Task statement = Only the lines below between the one holding "N.4_UT_2024_NOMINA COMMISSIONE GARA" and the one holding "ządzać swoimi preferencjami.", inclusive, are to be reproduced word for word; the pictures are to be left out.

Entries supplied =
=== Begin Enclosure ===

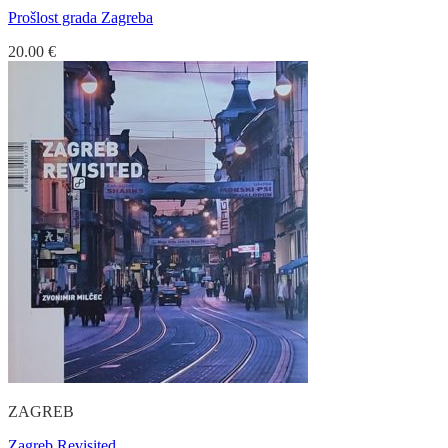
Prošlost grada Zagreba
20.00
€
ZAGREB
Zagreb Revisited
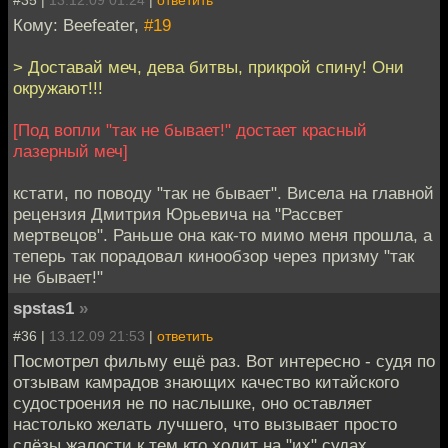
Кому: Beefeater,
#19
> Доставай меч, дева битвы, прикрой спину! Они
окружают!!!
[Под вопли "так не бывает!" достает красный
лазерный меч]
кстати, по поводу "так не бывает". Висела на главной
рецензия Дмитрия Юрьевича на "Рассвет
мертвецов". Раньше она как-то мимо меня прошла, а
теперь так порадовал кинообзор через призму "так
не бывает!"
spstas1
»
#36 |
13.12.09 21:53
|
ответить
Посмотрел фильму ещё раз. Вот интересно - судя по
отзывам камрадов знающих качество китайского
судостроения не по наслышке, оно оставляет
настолько желать лучшего, что вызывает просто
слёзы жалости к тем кто ходит на "их" судах.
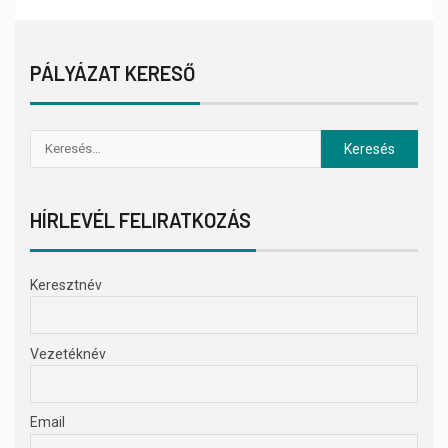
PÁLYÁZAT KERESŐ
HÍRLEVÉL FELIRATKOZÁS
Keresztnév
Vezetéknév
Email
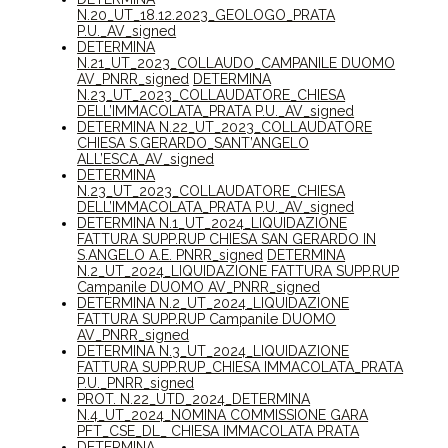
N.20_UT_18.12.2023_GEOLOGO_PRATA
P.U._AV_signed
DETERMINA
N.21_UT_2023_COLLAUDO_CAMPANILE DUOMO
AV_PNRR_signed
DETERMINA
N.23_UT_2023_COLLAUDATORE_CHIESA
DELL’IMMACOLATA_PRATA P.U._AV_signed
DETERMINA N.22_UT_2023_COLLAUDATORE
CHIESA S.GERARDO_SANT’ANGELO
ALL’ESCA_AV_signed
DETERMINA
N.23_UT_2023_COLLAUDATORE_CHIESA
DELL’IMMACOLATA_PRATA P.U._AV_signed
DETERMINA N.1_UT_2024_LIQUIDAZIONE
FATTURA SUPP.RUP CHIESA SAN GERARDO IN
S.ANGELO A.E. PNRR_signed
DETERMINA
N.2_UT_2024_LIQUIDAZIONE FATTURA SUPP.RUP
Campanile DUOMO AV_PNRR_signed
DETERMINA N.2_UT_2024_LIQUIDAZIONE
FATTURA SUPP.RUP Campanile DUOMO
AV_PNRR_signed
DETERMINA N.3_UT_2024_LIQUIDAZIONE
FATTURA SUPP.RUP_CHIESA IMMACOLATA_PRATA
P.U._PNRR_signed
PROT. N.22_UTD_2024_DETERMINA
N.4_UT_2024_NOMINA COMMISSIONE GARA
PFT_CSE_DL_ CHIESA IMMACOLATA PRATA
DETERMINA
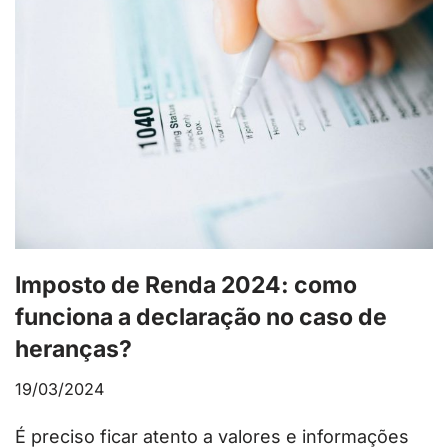
Imposto de Renda 2024: como
funciona a declaração no caso de
heranças?
19/03/2024
É preciso ficar atento a valores e informações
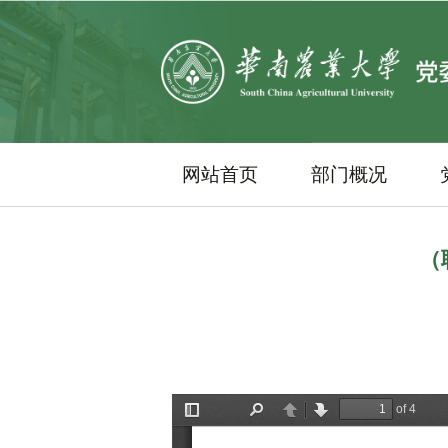
网站首页
部门概况
（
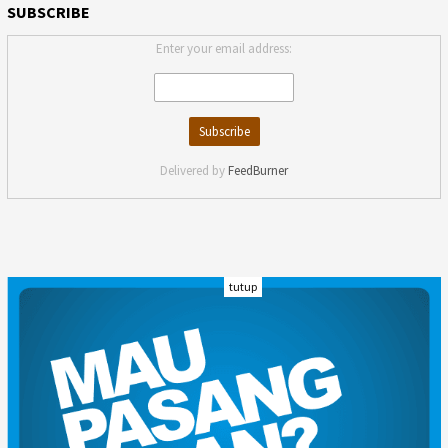
SUBSCRIBE
Enter your email address:
Delivered by
FeedBurner
tutup
INDEKS
KODE ETIK
KARIR
REDAKSI
PRIVACY POLICY
DISCLAIMER
TENTANG KAMI
KONTAK KAMI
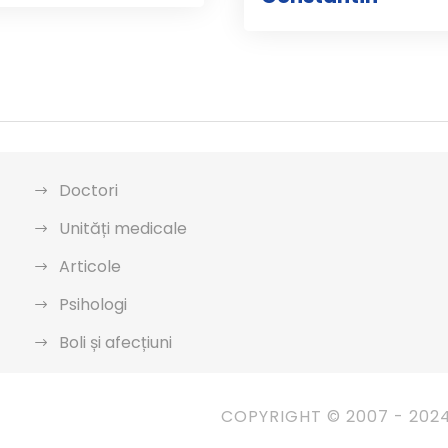
Doctori
Unități medicale
Articole
Psihologi
Boli și afecțiuni
COPYRIGHT © 2007 - 202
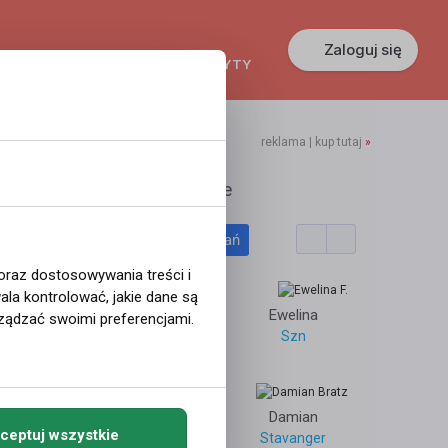
Zaloguj się
KREDYTY
GŁOSZENIA
PRACA
reklama | kup tutaj
»
assasje
Polecane profile
Filtr wyszukiwań
Mielec
 oraz dostosowywania treści i
la kontrolować, jakie dane są
Oslo
Paulina
Ewelina
ządzać swoimi preferencjami.
SANDNES
Szn
szczecin
164
53670
Bogdan
Damian
ceptuj wszystkie
Stavanger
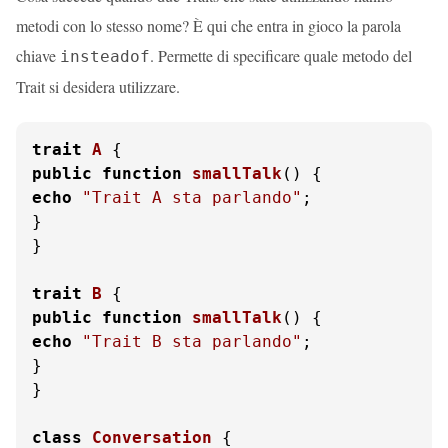
metodi con lo stesso nome? È qui che entra in gioco la parola
chiave
. Permette di specificare quale metodo del
insteadof
Trait si desidera utilizzare.
trait
A
public
function
smallTalk
(
) 
echo
"Trait A sta parlando"
;

}

}

trait
B
public
function
smallTalk
(
) 
echo
"Trait B sta parlando"
;

}

}

class
Conversation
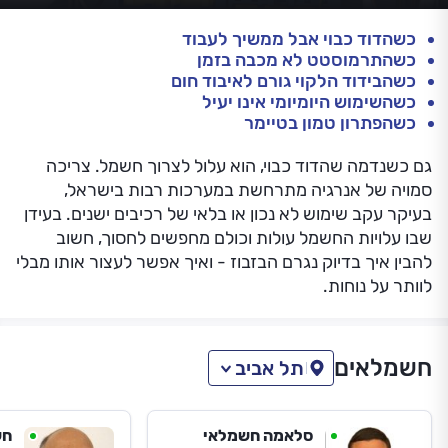
כשהדוד כבוי אבל ממשיך לעבוד
כשהתרמוסטט לא מכבה בזמן
כשהבידוד הלקוי גורם לאיבוד חום
כשהשימוש היומיומי אינו יעיל
כשהפתרון טמון בטיימר
גם כשנדמה שהדוד כבוי, הוא עלול לצרוך חשמל. צריכה
סמויה של אנרגיה מתרחשת במערכות רבות בישראל,
בעיקר עקב שימוש לא נכון או בלאי של רכיבים ישנים. בעידן
שבו עלויות החשמל עולות וכולם מחפשים לחסוך, חשוב
להבין איך בדיוק נגרם הבזבוז - ואיך אפשר לעצור אותו מבלי
לוותר על נוחות.
חשמלאים
תל אביב
סלאמה חשמלאי
חש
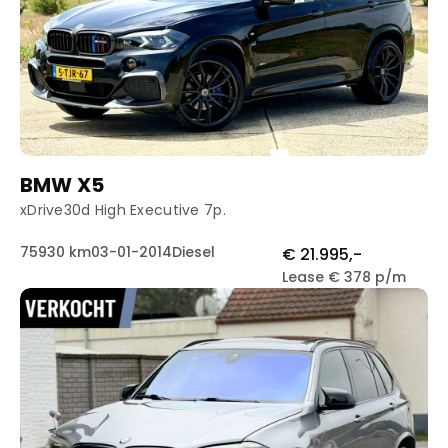
BMW X5
xDrive30d High Executive 7p.
75930 km
03-01-2014
Diesel
€ 21.995,-
Lease € 378 p/m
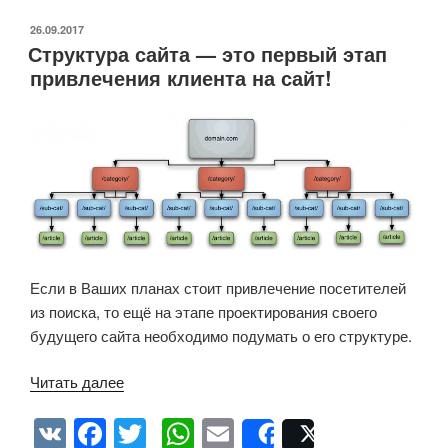
ОПУБЛИКОВАНО
26.09.2017
Структура сайта — это первый этап
привлечения клиента на сайт!
Если в Ваших планах стоит привлечение посетителей
из поиска, то ещё на этапе проектирования своего
будущего сайта необходимо подумать о его структуре.
«Структура
Читать далее
сайта
V
F
T
W
E
—
Share
Post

=== End Enclosure ===

Exercise output =
N.4_UT_2024_NOMINA COMMISSIONE GARA
PFT_CSE_DL_ CHIESA IMMACOLATA PRATA
DETERMINA
Imposto de Renda 2024: como
funciona a declaração no caso de
heranças?
19/03/2024
É preciso ficar atento a valores e informações
网站首页
部门概况
（
SUBSCRIBE
Enter your email address:
Delivered by
FeedBurner
tutup
INDEKS
KODE ETIK
KARIR
REDAKSI
PRIVACY POLICY
DISCLAIMER
TENTANG KAMI
KONTAK KAMI
Doctori
Unități medicale
Articole
Psihologi
Boli și afecțiuni
COPYRIGHT © 2007 - 202
Zaloguj się
KREDYTY
GŁOSZENIA
PRACA
reklama | kup tutaj
»
assasje
Polecane profile
Filtr wyszukiwań
Mielec
 oraz dostosowywania treści i
la kontrolować, jakie dane są
Oslo
Paulina
Ewelina
ządzać swoimi preferencjami.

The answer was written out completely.